4. Product Affinity & Cross-Sell Intelligence
- Calculated and exposed core association metrics:
- Support
- Confidence
- Lift
- Enabled identification of cross-sell and bundling opportunities
Insights supported merchandising, promotions, and targeted campaigns.
Solution Architecture (High Level)
Architecture designed for scalability, reuse, and consistency across programs.

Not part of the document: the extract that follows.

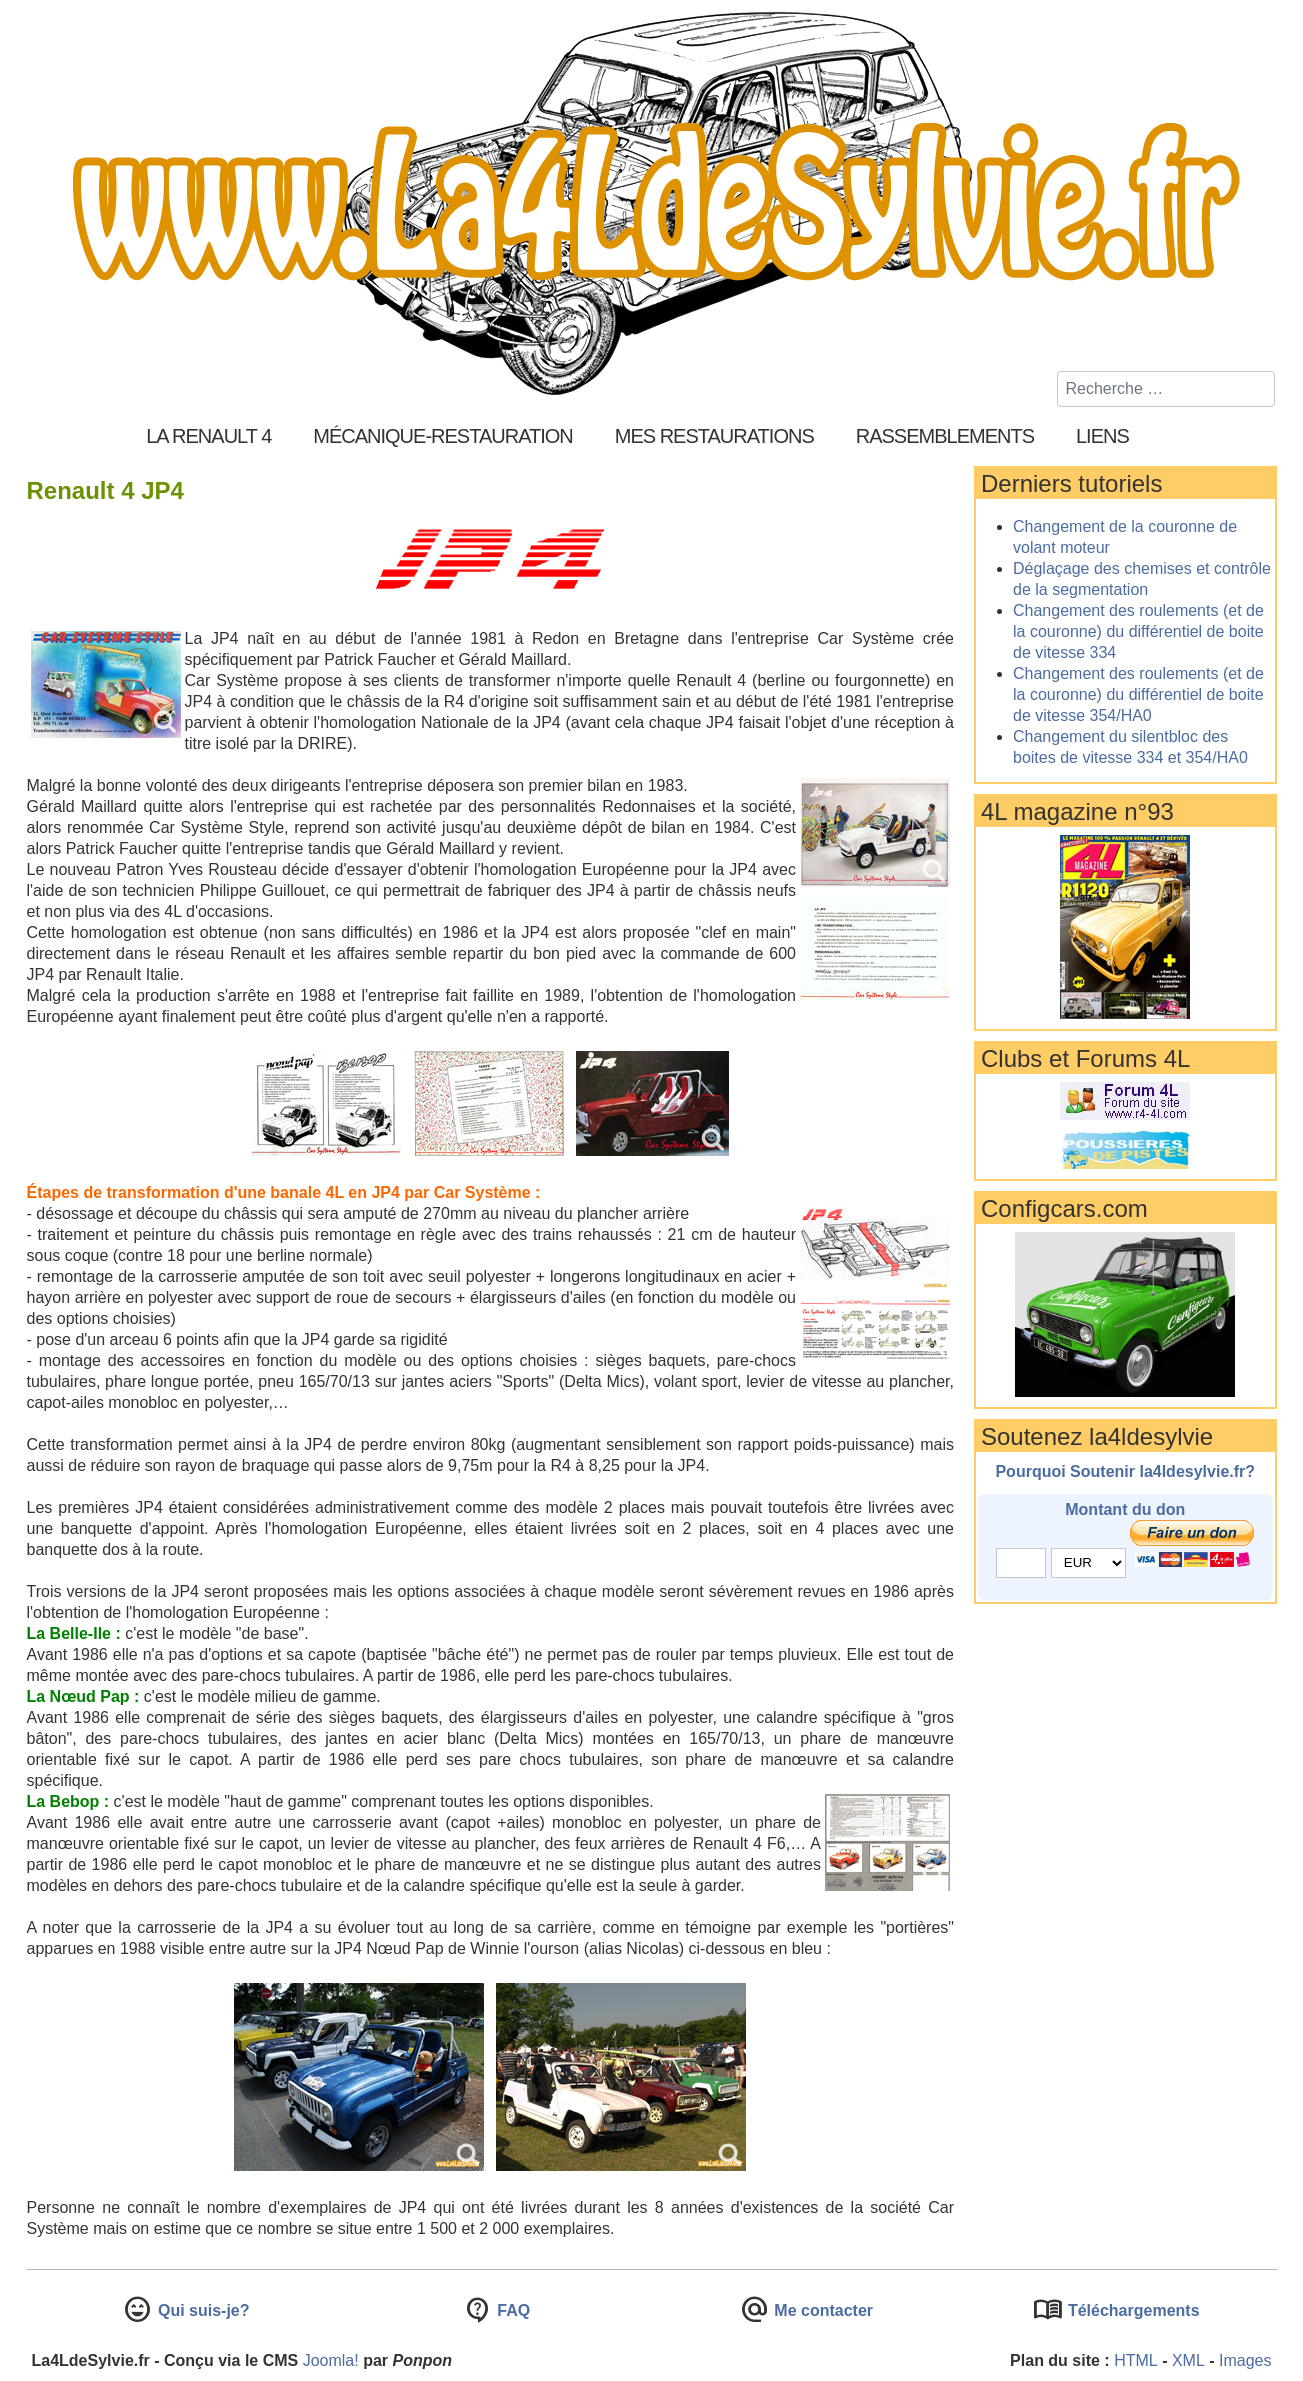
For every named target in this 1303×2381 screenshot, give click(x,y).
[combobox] (1166, 389)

- Source Data: Transactional sales and customer data from ERP and retail systems
- Data Platform: Microsoft Fabric-based analytics layer
- Modeling: Customer-level aggregation, behavioral metrics, segmentation logic
- Analytics Layer: Power BI semantic models and interactive analysis views
- Consumption: Marketing, sales, and leadership dashboards with drill-through capability
My Role
I led this program across the full analytics lifecycle, including
- Defining customer intelligence objectives with stakeholders
- Designing customer lifecycle and segmentation logic
- Translating business questions into analytical models
- Building reusable customer-centric data models
- Aligning analytics outputs with marketing and retention strategies
Outcomes & Impact
- Clear visibility into customer value and lifecycle behavior
- Improved targeting of retention and engagement initiatives
- Reduced reliance on broad, untargeted campaigns
- Better alignment between sales, marketing, and analytics teams
- Established a scalable foundation for future customer analytics and AI-driven personalization
Representative Solutions Within This Program
- RFM Analysis & Segmentation
- Customer Churn & Retention (Absolute & Relative models)
- Market Basket / Product Affinity Analysis
Why This Program Matters
This program enabled the organization to shift from transaction-level reporting to customer-centric decision-making, supporting sustainable growth through better retention, smarter segmentation, and targeted engagement.